RECORD EXCERPTS =
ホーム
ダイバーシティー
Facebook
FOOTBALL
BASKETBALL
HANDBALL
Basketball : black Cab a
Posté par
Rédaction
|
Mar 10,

...

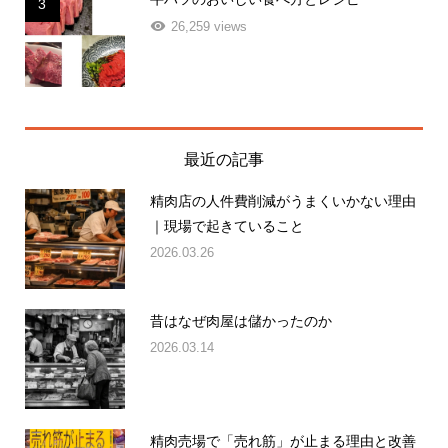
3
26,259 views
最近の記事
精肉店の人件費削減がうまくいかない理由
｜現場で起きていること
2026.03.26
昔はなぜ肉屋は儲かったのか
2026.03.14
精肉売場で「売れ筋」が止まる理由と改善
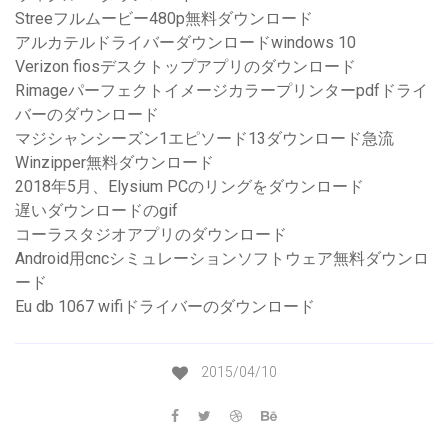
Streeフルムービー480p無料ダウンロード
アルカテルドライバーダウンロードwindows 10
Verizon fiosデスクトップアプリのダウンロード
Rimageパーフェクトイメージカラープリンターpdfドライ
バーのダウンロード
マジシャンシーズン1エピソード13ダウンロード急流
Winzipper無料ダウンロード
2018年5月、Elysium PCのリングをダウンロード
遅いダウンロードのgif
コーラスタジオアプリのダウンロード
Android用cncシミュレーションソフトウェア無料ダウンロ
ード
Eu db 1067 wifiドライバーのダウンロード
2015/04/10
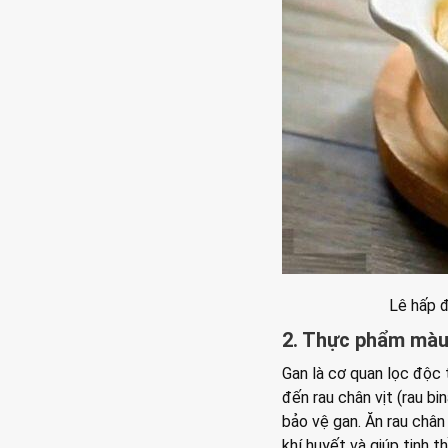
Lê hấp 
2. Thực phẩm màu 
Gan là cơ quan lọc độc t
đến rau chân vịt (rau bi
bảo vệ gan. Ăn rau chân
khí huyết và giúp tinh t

TASK DESCRIPTION = Wherever a line in the listing contains the word "chân", copy that line out.

SOLUTION TO THIS TASK =
đến rau chân vịt (rau bi
bảo vệ gan. Ăn rau chân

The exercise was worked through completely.